(Saved data entries)
____________
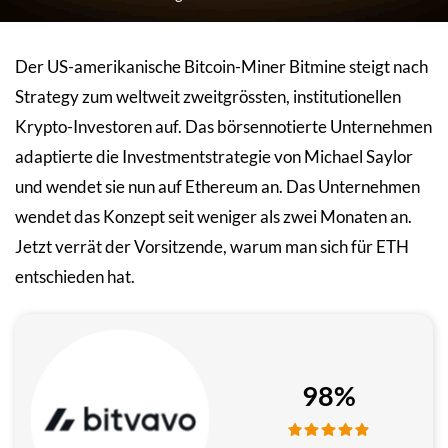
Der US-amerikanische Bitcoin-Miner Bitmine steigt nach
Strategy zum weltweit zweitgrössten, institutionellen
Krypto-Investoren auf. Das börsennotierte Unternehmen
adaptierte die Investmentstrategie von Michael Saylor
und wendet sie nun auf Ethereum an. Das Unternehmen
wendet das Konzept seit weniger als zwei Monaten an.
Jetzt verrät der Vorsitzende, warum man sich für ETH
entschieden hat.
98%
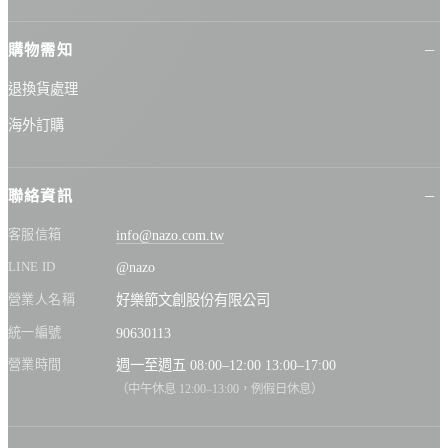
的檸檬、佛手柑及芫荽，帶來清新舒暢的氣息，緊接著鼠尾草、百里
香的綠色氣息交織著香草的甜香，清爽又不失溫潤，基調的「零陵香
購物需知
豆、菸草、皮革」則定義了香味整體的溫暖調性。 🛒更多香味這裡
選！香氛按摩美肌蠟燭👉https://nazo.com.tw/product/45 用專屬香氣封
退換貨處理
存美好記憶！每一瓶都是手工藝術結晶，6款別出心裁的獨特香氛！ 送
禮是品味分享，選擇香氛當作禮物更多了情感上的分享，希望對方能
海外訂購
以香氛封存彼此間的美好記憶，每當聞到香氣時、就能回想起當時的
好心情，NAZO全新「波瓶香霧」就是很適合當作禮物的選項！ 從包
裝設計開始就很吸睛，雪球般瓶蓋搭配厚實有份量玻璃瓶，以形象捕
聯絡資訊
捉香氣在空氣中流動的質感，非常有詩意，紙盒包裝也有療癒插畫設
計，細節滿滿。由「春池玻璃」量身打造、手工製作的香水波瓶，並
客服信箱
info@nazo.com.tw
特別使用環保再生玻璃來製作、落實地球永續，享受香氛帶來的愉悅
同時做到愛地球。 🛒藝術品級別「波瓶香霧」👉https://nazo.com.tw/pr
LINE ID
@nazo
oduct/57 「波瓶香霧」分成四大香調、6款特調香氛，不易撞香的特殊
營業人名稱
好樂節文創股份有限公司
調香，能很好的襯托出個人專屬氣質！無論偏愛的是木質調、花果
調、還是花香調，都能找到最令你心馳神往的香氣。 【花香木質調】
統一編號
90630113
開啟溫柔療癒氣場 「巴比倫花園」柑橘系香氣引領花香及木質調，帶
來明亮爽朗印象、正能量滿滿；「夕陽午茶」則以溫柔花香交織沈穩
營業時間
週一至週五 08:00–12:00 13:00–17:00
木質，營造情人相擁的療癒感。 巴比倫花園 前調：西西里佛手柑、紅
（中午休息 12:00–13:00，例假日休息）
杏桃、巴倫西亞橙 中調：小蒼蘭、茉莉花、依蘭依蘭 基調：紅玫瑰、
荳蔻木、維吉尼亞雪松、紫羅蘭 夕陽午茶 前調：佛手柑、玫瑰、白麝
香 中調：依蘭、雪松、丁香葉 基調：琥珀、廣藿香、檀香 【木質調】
____________
## [WHAT TO DO]
Write out each line above with the word "wendet".

## [TASK OUTPUT]
und wendet sie nun auf Ethereum an. Das Unternehmen
wendet das Konzept seit weniger als zwei Monaten an.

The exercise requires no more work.